Could you copy every line from the material below in which "then" appears?

Top of Data listing

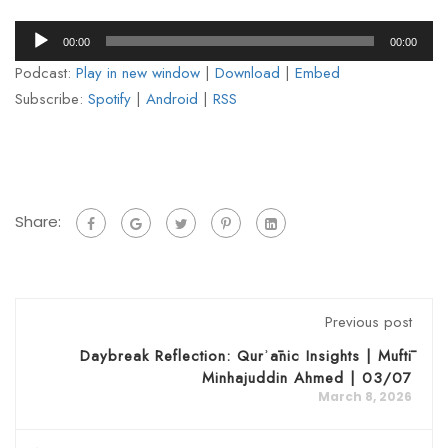
Audio
00:00
00:00
Player
Podcast:
Play in new window
|
Download
|
Embed
Subscribe:
Spotify
|
Android
|
RSS
Share:
Previous post
Daybreak Reflection: Qurʾānic Insights | Muftī
Minhajuddin Ahmed | 03/07
March 8, 2026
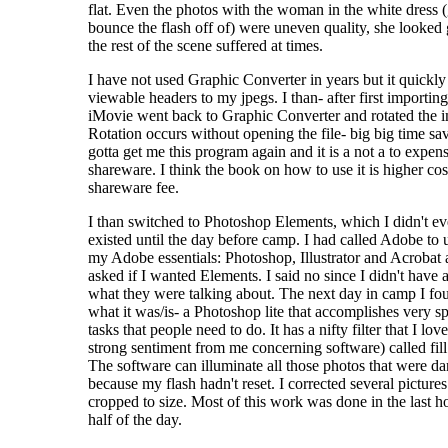
flat. Even the photos with the woman in the white dress (
bounce the flash off of) were uneven quality, she looked
the rest of the scene suffered at times.
I have not used Graphic Converter in years but it quickl
viewable headers to my jpegs. I than- after first importing 
iMovie went back to Graphic Converter and rotated the 
Rotation occurs without opening the file- big big time sav
gotta get me this program again and it is a not a to expen
shareware. I think the book on how to use it is higher cos
shareware fee.
I than switched to Photoshop Elements, which I didn't e
existed until the day before camp. I had called Adobe to
my Adobe essentials: Photoshop, Illustrator and Acrobat 
asked if I wanted Elements. I said no since I didn't have 
what they were talking about. The next day in camp I fo
what it was/is- a Photoshop lite that accomplishes very sp
tasks that people need to do. It has a nifty filter that I lov
strong sentiment from me concerning software) called fill 
The software can illuminate all those photos that were da
because my flash hadn't reset. I corrected several picture
cropped to size. Most of this work was done in the last h
half of the day.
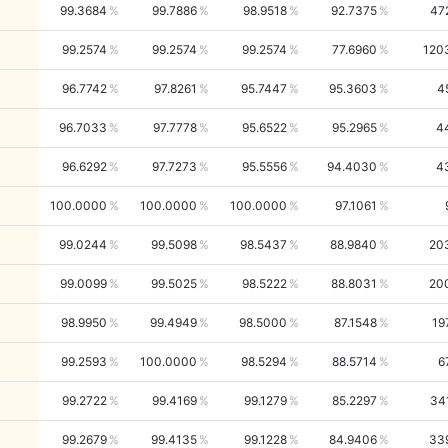
99.3684
99.7886
98.9518
92.7375
47
99.2574
99.2574
99.2574
77.6960
120
96.7742
97.8261
95.7447
95.3603
4
96.7033
97.7778
95.6522
95.2965
4
96.6292
97.7273
95.5556
94.4030
4
100.0000
100.0000
100.0000
97.1061
99.0244
99.5098
98.5437
88.9840
20
99.0099
99.5025
98.5222
88.8031
20
98.9950
99.4949
98.5000
87.1548
19
99.2593
100.0000
98.5294
88.5714
6
99.2722
99.4169
99.1279
85.2297
34
99.2679
99.4135
99.1228
84.9406
33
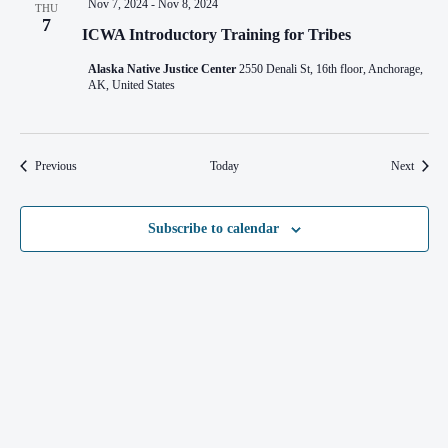
Nov 7, 2024
-
Nov 8, 2024
THU
7
ICWA Introductory Training for Tribes
Alaska Native Justice Center
2550 Denali St, 16th floor, Anchorage,
AK, United States
Events
Events
Previous
Today
Next
Subscribe to calendar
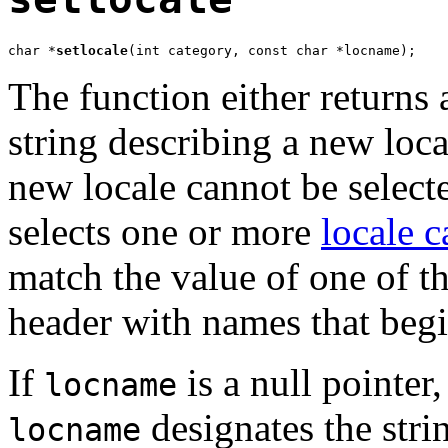
char *
setlocale
(int category, const char *locname);
The function either returns a
string describing a new local
new locale cannot be select
selects one or more
locale c
match the value of one of t
header with names that beg
If
is a null pointer
locname
designates the str
locname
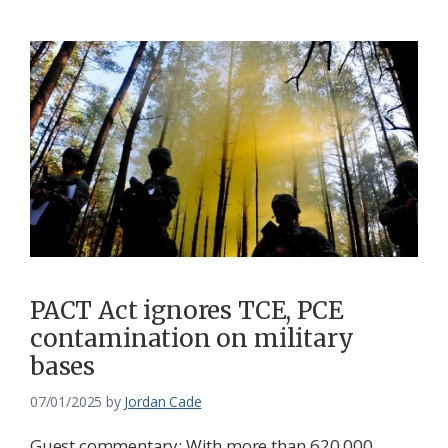
PACT Act ignores TCE, PCE
contamination on military
bases
07/01/2025
by
Jordan Cade
Guest commentary: With more than 620,000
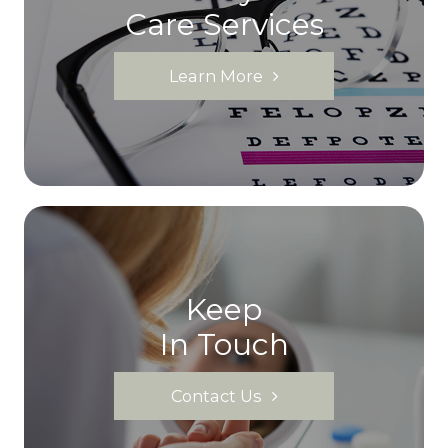
Care Services
Learn More
Keep
In Touch
Contact Us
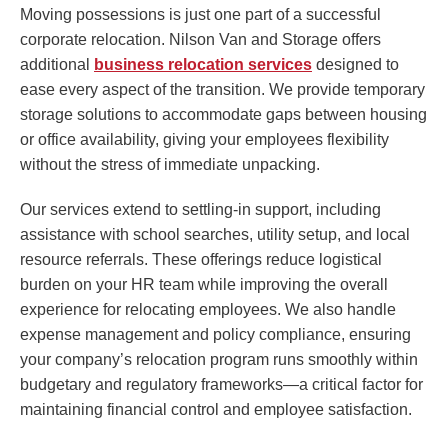
Moving possessions is just one part of a successful
corporate relocation. Nilson Van and Storage offers
additional
business relocation services
designed to
ease every aspect of the transition. We provide temporary
storage solutions to accommodate gaps between housing
or office availability, giving your employees flexibility
without the stress of immediate unpacking.
Our services extend to settling-in support, including
assistance with school searches, utility setup, and local
resource referrals. These offerings reduce logistical
burden on your HR team while improving the overall
experience for relocating employees. We also handle
expense management and policy compliance, ensuring
your company’s relocation program runs smoothly within
budgetary and regulatory frameworks—a critical factor for
maintaining financial control and employee satisfaction.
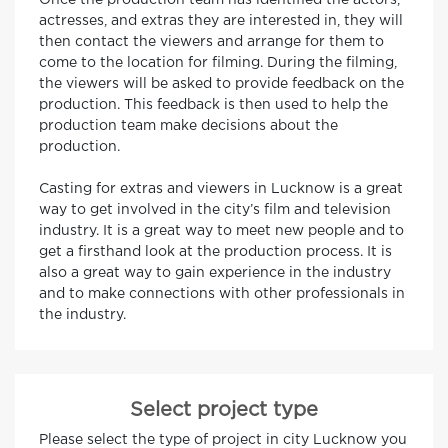
Once the production team has identified the actors,
actresses, and extras they are interested in, they will
then contact the viewers and arrange for them to
come to the location for filming. During the filming,
the viewers will be asked to provide feedback on the
production. This feedback is then used to help the
production team make decisions about the
production.
Casting for extras and viewers in Lucknow is a great
way to get involved in the city’s film and television
industry. It is a great way to meet new people and to
get a firsthand look at the production process. It is
also a great way to gain experience in the industry
and to make connections with other professionals in
the industry.
Select project type
Please select the type of project in city Lucknow you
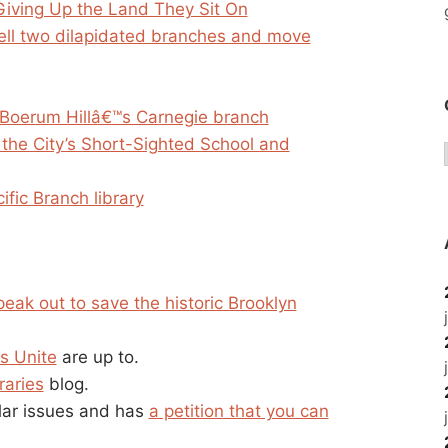
Giving Up the Land They Sit On
sell two dilapidated branches and move
ff Boerum Hillâ€™s Carnegie branch
 the City’s Short-Sighted School and
ific Branch library
peak out to save the historic Brooklyn
s Unite
are up to.
raries
blog.
ilar issues and has
a petition that you can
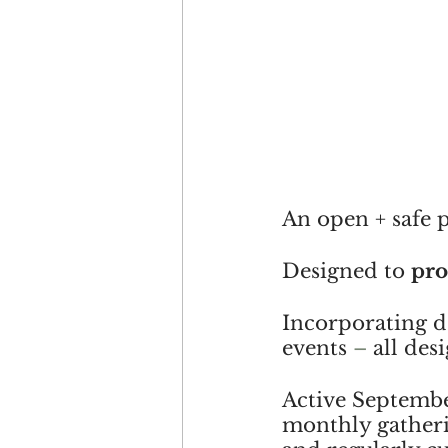
An open + safe p
Designed to 
pr
Incorporating de
events 
– 
all des
Active September
monthly gatherin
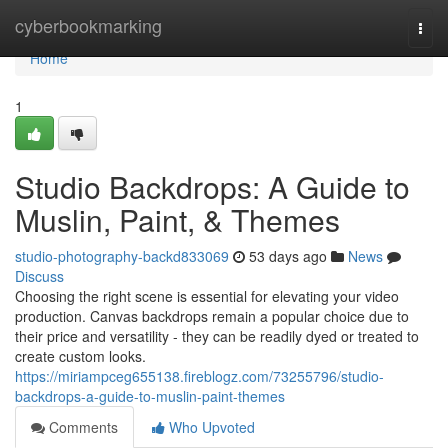
Home
cyberbookmarking
Togg
navi
Home
1
Studio Backdrops: A Guide to
Muslin, Paint, & Themes
studio-photography-backd833069
53 days ago
News
Discuss
Choosing the right scene is essential for elevating your video
production. Canvas backdrops remain a popular choice due to
their price and versatility - they can be readily dyed or treated to
create custom looks.
https://miriampceg655138.fireblogz.com/73255796/studio-
backdrops-a-guide-to-muslin-paint-themes
Comments
Who Upvoted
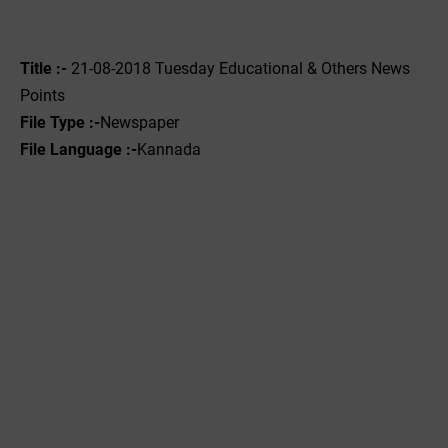
Title :-
21-08-2018 Tuesday Educational & Others News
Points
File Type :-
Newspaper
File Language :-
Kannada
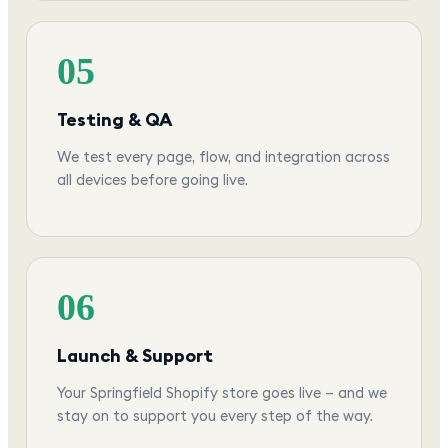
05
Testing & QA
We test every page, flow, and integration across
all devices before going live.
06
Launch & Support
Your Springfield Shopify store goes live — and we
stay on to support you every step of the way.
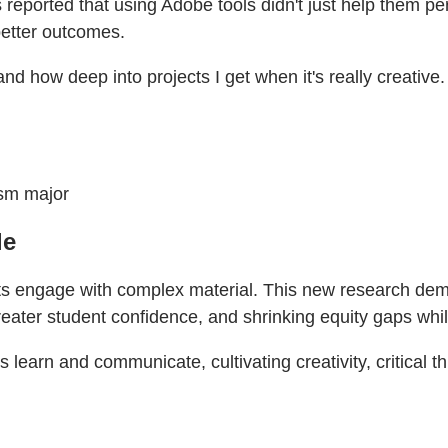
reported that using Adobe tools didn't just help them pe
better outcomes.
 and how deep into projects I get when it's really creative.
ism major
le
 engage with complex material. This new research demonstr
reater student confidence, and shrinking equity gaps whi
earn and communicate, cultivating creativity, critical thi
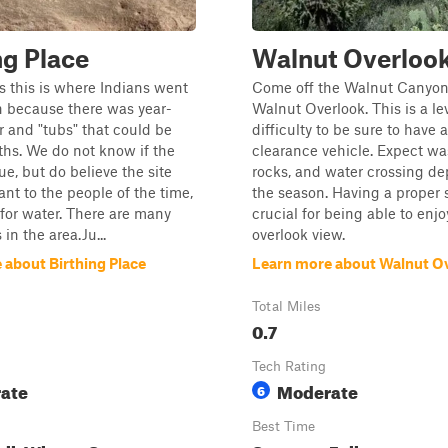
ng Place
Walnut Overloo
 this is where Indians went
Come off the Walnut Canyon T
th because there was year-
Walnut Overlook. This is a lev
 and "tubs" that could be
difficulty to be sure to have 
ths. We do not know if the
clearance vehicle. Expect wa
ue, but do believe the site
rocks, and water crossing d
nt to the people of the time,
the season. Having a proper 
t for water. There are many
crucial for being able to enjo
in the area.Ju...
overlook view.
 about Birthing Place
Learn more about Walnut O
Total Miles
0.7
Tech Rating
ate
Moderate
6
Best Time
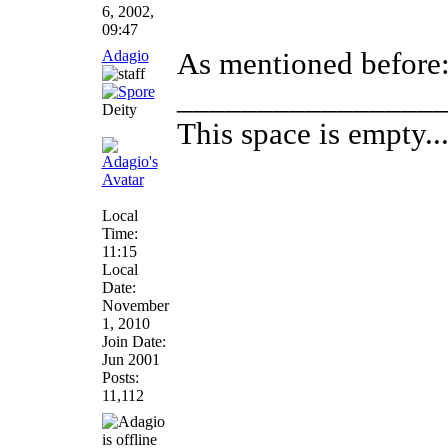
6, 2002,
09:47
Adagio
As mentioned before: 
________________
Deity
This space is empty... 
Local
Time:
11:15
Local
Date:
November
1, 2010
Join Date:
Jun 2001
Posts:
11,112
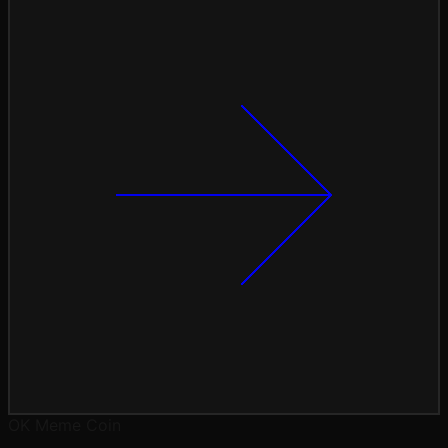
OK
Meme Coin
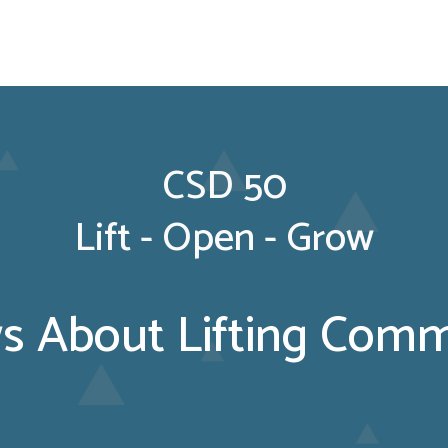
CSD 50
Lift - Open - Grow
 About Lifting Commu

Bottom of Data listing

Your solution.
then contact the viewers and arrange for them to
production. This feedback is then used to help the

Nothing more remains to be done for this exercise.